Per Pasquale Doria del gruppo politico “Matera Civica”:

“Da condividere e sostenere l’appello rivolto ai lucani da Ulderico Pesce sul destino di un dipinto che ci riguarda.

Le sue pennellate sono corpo, sguardo di un popolo diviso tra chi è partito e chi è rimasto.

Sono lingua viva e anima in grado di generare un nuovo senso dei luoghi.

Sono documento di una narrazione che vuole e può diventare patrimonio pubblico.

L’immagine pittorica restituita nell’intensa recitazione andata in scena nel chiostro di San Domenico, sede della Prefettura di Matera, è stata protagonista della rappresentazione teatrale intitolata ‘Luce del Sud’.

Si tratta di un olio su tela di grandi dimensioni che parla attraverso gli occhi di ‘Antonio, Peppino e il cane Barone’, titolo del ritratto realizzato il primo novembre del 1935 da Carlo Levi durante il periodo di confino ad Aliano.
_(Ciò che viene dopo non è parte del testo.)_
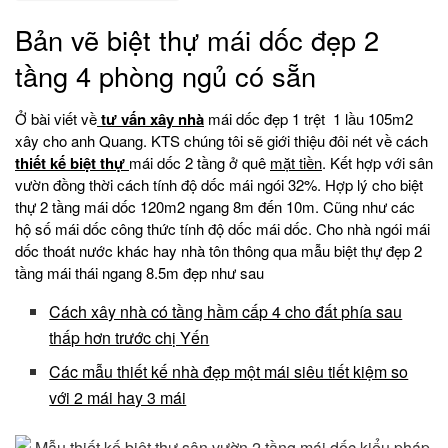
Bản vẽ biệt thự mái dốc đẹp 2
tầng 4 phòng ngủ có sẵn
Ở bài viết về
tư vấn xây nhà
mái dốc đẹp 1 trệt 1 lầu 105m2
xây cho anh Quang. KTS chúng tôi sẽ giới thiệu đôi nét về cách
thiết kế biệt thự
mái dốc 2 tầng ở quê
mặt tiền
. Kết hợp với sân
vườn đồng thời cách tính độ dốc mái ngói 32%. Hợp lý cho biệt
thự 2 tầng mái dốc 120m2 ngang 8m đến 10m. Cũng như các
hộ số mái dốc công thức tính độ dốc mái dốc. Cho nhà ngói mái
dốc thoát nước khác hay nhà tôn thông qua mẫu biệt thự đẹp 2
tầng mái thái ngang 8.5m đẹp như sau
Cách xây nhà có tầng hầm cấp 4 cho đất phía sau
thấp hơn trước chị Yến
Các mẫu thiết kế nhà đẹp một mái siêu tiết kiệm so
với 2 mái hay 3 mái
Una testimonianza significativa che, dopo varie traversie, è giunta nella città dei Sassi, dove è attualmente a disposizione del mercato.

Prima che il dipinto prenda il largo, Matera Civica accoglie l’invito di Ulderico Pesce.
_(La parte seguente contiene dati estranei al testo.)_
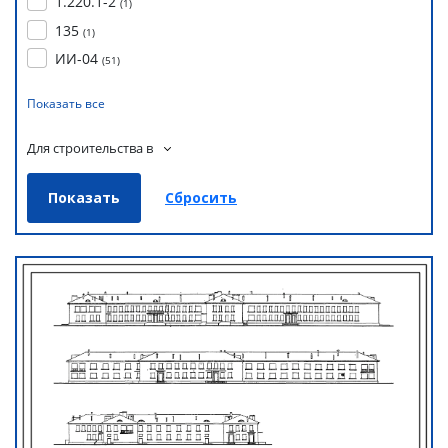
1.220.1-2
(
1
)
135
(
1
)
ИИ-04
(
51
)
Показать все
Для строительства в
Il regista e attore lucano, a conclusione dello spettacolo, ha esplicitamente proposto l’acquisizione da parte di un ente pubblico dell’importante testimonianza presente anche nelle pagine di ‘Cristo si è fermato a Eboli’, scritto autobiografico di Carlo Levi su un’Italia sconosciuta, ridotta a luogo di confino della nazione.

E’ matura l’opportunità di coniugare parole e segni come adempimento di un compito culturale e politico.
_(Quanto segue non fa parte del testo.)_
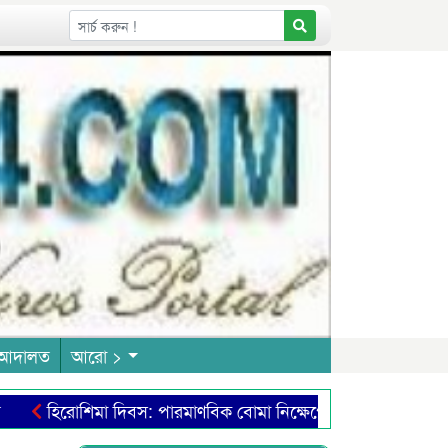
আদালত
আরো >
হিরোশিমা দিবস: পারমাণবিক বোমা নিক্ষেপে ভয়াল ধ্বংসযজ্ঞ মানবত
লার শিল্পে নতুন দৃষ্টিভঙ্গি
স্বামীর সম্পত্তিতে অধিকার চান বিধ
Motivo dinamico per generare nuova storia anche attraverso le vie dell’arte.

Occasione per farsi testimonianza e ritrovata coscienza civile di una comunità, soprattutto come quella lucana, ancora una volta messa alla prova dalla pressione di impegnative vicissitudini sociali e umane, a partire dal drammatico spopolamento dei suoi territori.

Inequivocabile la risposta all’appello da parte del numeroso e qualificato pubblico presente in Prefettura, segno di un esplicito anelito, di una tensione che guarda avanti e oltre ogni tentazione nostalgica: che si facciano più salde e durature le radici democratiche e di garanzia di pace e collaborazione tra i popoli, non cancellando, ma mantenendo vive le loro millenarie vicende.

Nelle parole registrate da Uldercio Pesce, attraverso la restituzione teatrale della voce di Antonio e Peppino, torna l’oscillazione di chi parte e di chi resta, antichissimi poli dell’umanità corrispondenti al diritto di chi emigra come a quello di chi rimane.

Evidenti le dignitose intenzioni di chi intende rimanere.

Vorremmo farlo con la volontà di dare un nuovo senso ai luoghi delle origini e di noi stessi, anche attraverso la consegna a futura memoria di un significativo tassello di una storia che ci appartiene.

Per il ruolo territoriale che le compete, in tal senso, significativo risulterebbe un preciso impegno da parte dell’Amministrazione provinciale: si faccia interprete di questa condivisibile istanza”.